Séquence muette proprement virtuose, cette ouverture (dans les deux sens du film, de l’espace et du récit) est à la hauteur du récit à venir, où l’animation allie le talent à une certaine forme de discrétion au service du détail, une délicatesse privilégiant les sentiments sur l’esbroufe.
L’odyssée de la main à travers la ville jouera de toutes les contraintes et de toutes les rencontres, convoquant un bestiaire aux intentions multiples (pigeon, chien, fourmis, et une attaque de rats particulièrement anxiogène) et un parcours d’obstacles, renouvelant la vision de chaque espace, des toits au métro, en passant par le périphérique ou une étape bienfaisante chez un nourrisson.
Le récit de Nawfel, celui d’un être perdu bien avant son anticipation se tend bien entendu vers un accident que le spectateur est amené à craindre à de multiples reprises. Mais ce qui le lie à l’autre aventure est avant tout un troisième flux, restitué en sépia, et entièrement dévoué aux souvenirs par les sens. L’ouïe, omniprésente dans les instants que l’enfants a enregistrés sur son magnétophone, et le toucher, bien évidemment, restituant toutes les sensations (le sable, l’eau, la dextérité pour attraper une mouche…) perdues et que la main esseulée va ré-expérimenter par elle-même. La quête de Nawfel procède sur le même principe des handicaps : il fait connaissance avec une jeune fille via un interphone, puis se présente à elle sans lui révéler son stratagème, avec une maladresse qu’il semble emporter avec lui dans toutes les situations de sa vie (dans son job, dans sa cohabitation avec son cousin, au bar…).

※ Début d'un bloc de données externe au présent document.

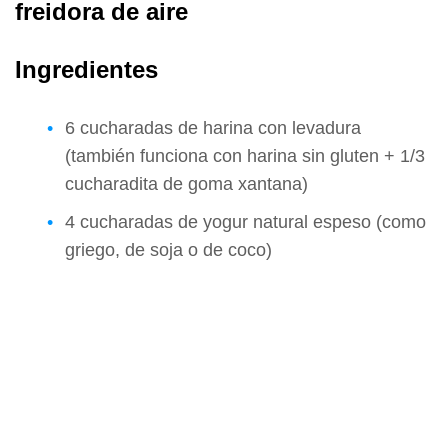
freidora de aire
Ingredientes
6 cucharadas de harina con levadura
(también funciona con harina sin gluten + 1/3
cucharadita de goma xantana)
4 cucharadas de yogur natural espeso (como
griego, de soja o de coco)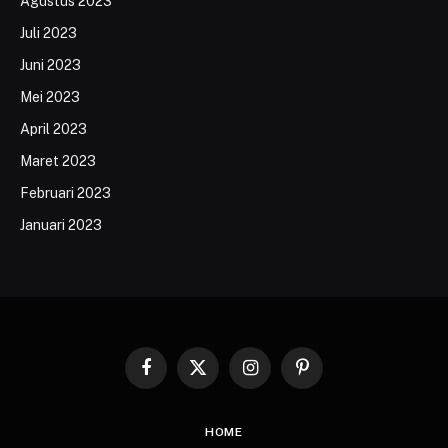
Agustus 2023
Juli 2023
Juni 2023
Mei 2023
April 2023
Maret 2023
Februari 2023
Januari 2023
Facebook
X
Instagram
Pinterest
(Twitter)
HOME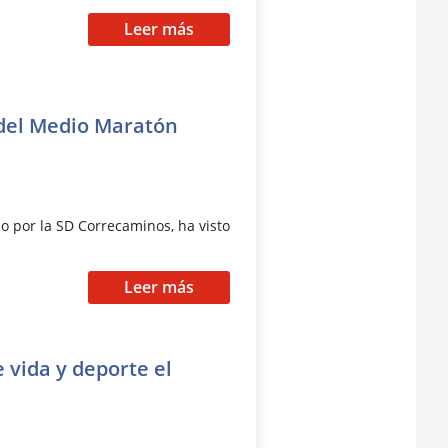
Leer más
 del Medio Maratón
o por la SD Correcaminos, ha visto
Leer más
e vida y deporte el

L’animation est ainsi admirablement mise au service dans ce tressage d’une superbe fluidité, où le surplomb progressif (sur la ville, sur les êtres) mène à une contemplation soulignée par une belle partition musicale et une possible maîtrise de son destin. La fin, suspendue dans tous les sens du termes, semble avoir quelques difficultés à faire prendre la greffe des différentes voies, laissant dans l’impasse un dénouement attendu. Mais ce saut dans le vide est aussi une belle forme d’audace, qui vient couronner un voyage singulier, ode poétique à ceux qui continuent, malgré les blessures, à aller de l’avant.